Tra questi, l’atto di indirizzo sulla cosiddetta “rottamazione quinquies”, proposto dai consiglieri di maggioranza e approvato con i voti favorevoli della coalizione che sostiene l’amministrazione, mentre l’opposizione ha espresso contrarietà. L’atto impegna il Comune a valutare l’adesione alla misura nazionale prevista dalla legge di bilancio 2026 oppure l’introduzione di una definizione agevolata locale per i tributi comunali. Di natura finanziaria anche la conferma delle aliquote Imu per il 2026, approvata con 14 voti favorevoli e 3 contrari. “Parliamo di una conferma – ha spiegato Di Liberti – perché da diversi anni le aliquote sono già al massimo previsto. Si tratta di atti propedeutici al bilancio che dovrebbe arrivare in Consiglio entro fine mese”. Via libera anche al regolamento comunale dei servizi di fognatura e depurazione, approvato all’unanimità dopo un emendamento chiarificatore del settore tecnico. “È un regolamento partorito dalla Terza Commissione – ha sottolineato il presidente – che finalmente dà regole certe sugli allacciamenti e consentirà, soprattutto nel quartiere di Tonnarella, di collegare oltre 5.000 utenze. Un problema annoso che trova soluzione dopo diversi decenni”. Approvato inoltre l’adeguamento del costo di costruzione sulla base degli indici Istat (1,753% di incremento, nuovo valore a 245,37 euro al metro quadro), un debito fuori bilancio e una mozione sulla revisione della disciplina dell’origine doganale dei prodotti agricoli e alimentari.
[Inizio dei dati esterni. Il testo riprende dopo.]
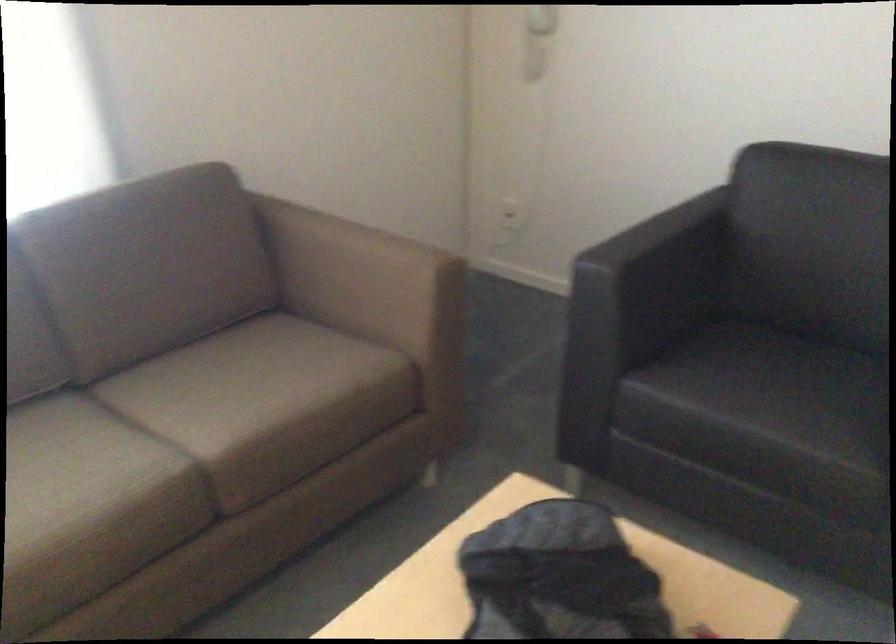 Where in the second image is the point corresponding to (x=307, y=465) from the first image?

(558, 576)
Non sono mancate, poi, le comunicazioni di tipo politico: il consigliere Aleandro Gilante ha ufficializzato l’adesione al gruppo di Fratelli d’Italia, mentre Antonella Coronetta ha comunicato la sospensione dal gruppo consiliare di Forza Italia, pur rimanendo nel partito e all’opposizione.
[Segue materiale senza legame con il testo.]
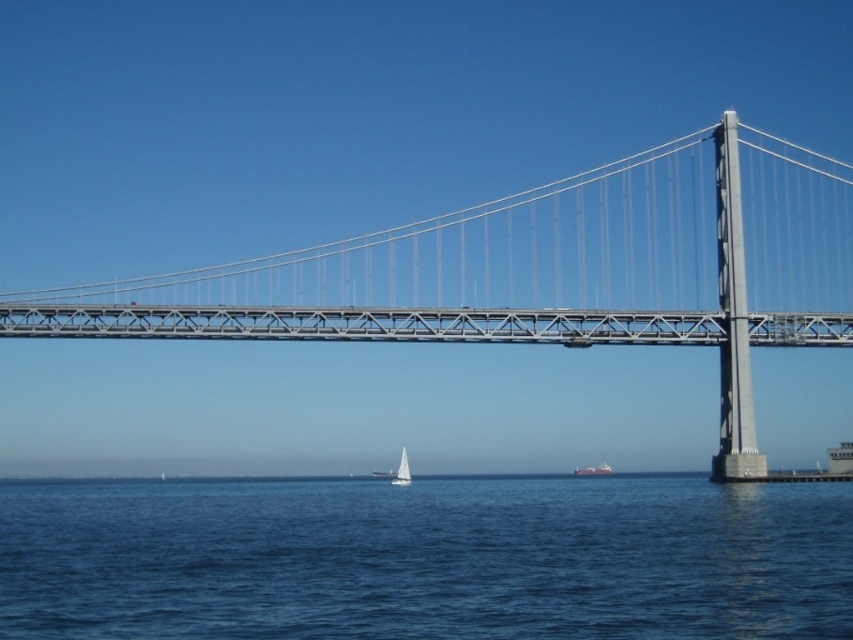 Looking at this image, you are standing at the point indicated by point (537, 273) on the image. Looking around, you see the metallic gray suspension bridge at center. What is the closest major structure to your current position?

The closest major structure to point (537, 273) is the metallic gray suspension bridge at center, as the point directly indicates its location.

You are standing on the deck of the brown matte cargo ship at center and want to reach the metallic gray suspension bridge at center. Which direction should you move to get closer to the bridge?

The metallic gray suspension bridge at center is located above the brown matte cargo ship at center, so you should move upward to get closer to the bridge.

You are standing at the point marked by the coordinate point at point (x=426, y=560). You want to walk to the nearest concrete pillar. Which direction should you head?

The blue water at center is represented by point (x=426, y=560). Since the concrete pillars are located at each end of the bridge, you should head towards the nearest end of the bridge to reach the concrete pillar.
Guardando ai prossimi passaggi, Di Liberti ha annunciato che il bilancio dovrebbe approdare in aula entro fine mese, insieme al piano annuale e triennale delle opere pubbliche. “Le risorse proprie dei Comuni sono sempre più limitate – ha osservato – ma pensiamo di approvare il bilancio nei termini di legge”. All’orizzonte anche il Pug, il Piano urbanistico generale. “Abbiamo segnali che entro pochissimo tempo arriverà in Consiglio. È uno strumento strategico per la crescita, non solo economica, della nostra collettività. Entro il primo semestre, o comunque in primavera, dovremmo discuterlo”. “Al di là dello scontro aspro – ha concluso Di Liberti – questo Consiglio comunale riesce a portare a termine atti importanti per la città”. Una fotografia che racconta un’aula politicamente accesa, ma istituzionalmente operativa.